• WHAT YOU SHOULD DO: Word for word, write out all of the entries that follow.

□ □ □ □ □ □ □

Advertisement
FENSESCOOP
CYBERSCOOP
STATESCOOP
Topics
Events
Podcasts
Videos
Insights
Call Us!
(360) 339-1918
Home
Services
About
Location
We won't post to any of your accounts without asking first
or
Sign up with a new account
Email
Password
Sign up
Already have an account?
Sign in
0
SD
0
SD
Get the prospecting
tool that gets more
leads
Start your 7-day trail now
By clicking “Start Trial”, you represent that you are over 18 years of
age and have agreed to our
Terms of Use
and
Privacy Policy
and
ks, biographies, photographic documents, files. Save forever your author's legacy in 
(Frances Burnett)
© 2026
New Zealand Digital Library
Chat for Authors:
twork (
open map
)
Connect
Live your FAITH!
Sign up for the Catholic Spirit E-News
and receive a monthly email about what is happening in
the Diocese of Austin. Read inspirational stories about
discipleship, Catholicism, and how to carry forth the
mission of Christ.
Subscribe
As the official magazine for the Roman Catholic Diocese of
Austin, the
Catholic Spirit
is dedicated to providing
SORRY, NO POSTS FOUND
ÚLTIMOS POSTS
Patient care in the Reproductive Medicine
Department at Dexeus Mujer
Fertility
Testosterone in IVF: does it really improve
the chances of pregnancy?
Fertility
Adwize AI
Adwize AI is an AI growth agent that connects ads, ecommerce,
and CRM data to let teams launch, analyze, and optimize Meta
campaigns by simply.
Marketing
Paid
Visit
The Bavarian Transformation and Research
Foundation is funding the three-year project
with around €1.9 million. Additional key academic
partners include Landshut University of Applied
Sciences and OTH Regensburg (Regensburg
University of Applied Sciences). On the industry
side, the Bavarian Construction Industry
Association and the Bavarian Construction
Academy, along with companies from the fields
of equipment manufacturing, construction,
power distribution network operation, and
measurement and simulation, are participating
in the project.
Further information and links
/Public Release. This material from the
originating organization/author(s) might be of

□ □ □ □ □ □ □

• EXERCISE OUTPUT:
Advertisement
FENSESCOOP
CYBERSCOOP
STATESCOOP
Topics
Events
Podcasts
Videos
Insights
Call Us!
(360) 339-1918
Home
Services
About
Location
We won't post to any of your accounts without asking first
or
Sign up with a new account
Email
Password
Sign up
Already have an account?
Sign in
0
SD
0
SD
Get the prospecting
tool that gets more
leads
Start your 7-day trail now
By clicking “Start Trial”, you represent that you are over 18 years of
age and have agreed to our
Terms of Use
and
Privacy Policy
and
ks, biographies, photographic documents, files. Save forever your author's legacy in 
(Frances Burnett)
© 2026
New Zealand Digital Library
Chat for Authors:
twork (
open map
)
Connect
Live your FAITH!
Sign up for the Catholic Spirit E-News
and receive a monthly email about what is happening in
the Diocese of Austin. Read inspirational stories about
discipleship, Catholicism, and how to carry forth the
mission of Christ.
Subscribe
As the official magazine for the Roman Catholic Diocese of
Austin, the
Catholic Spirit
is dedicated to providing
SORRY, NO POSTS FOUND
ÚLTIMOS POSTS
Patient care in the Reproductive Medicine
Department at Dexeus Mujer
Fertility
Testosterone in IVF: does it really improve
the chances of pregnancy?
Fertility
Adwize AI
Adwize AI is an AI growth agent that connects ads, ecommerce,
and CRM data to let teams launch, analyze, and optimize Meta
campaigns by simply.
Marketing
Paid
Visit
The Bavarian Transformation and Research
Foundation is funding the three-year project
with around €1.9 million. Additional key academic
partners include Landshut University of Applied
Sciences and OTH Regensburg (Regensburg
University of Applied Sciences). On the industry
side, the Bavarian Construction Industry
Association and the Bavarian Construction
Academy, along with companies from the fields
of equipment manufacturing, construction,
power distribution network operation, and
measurement and simulation, are participating
in the project.
Further information and links
/Public Release. This material from the
originating organization/author(s) might be of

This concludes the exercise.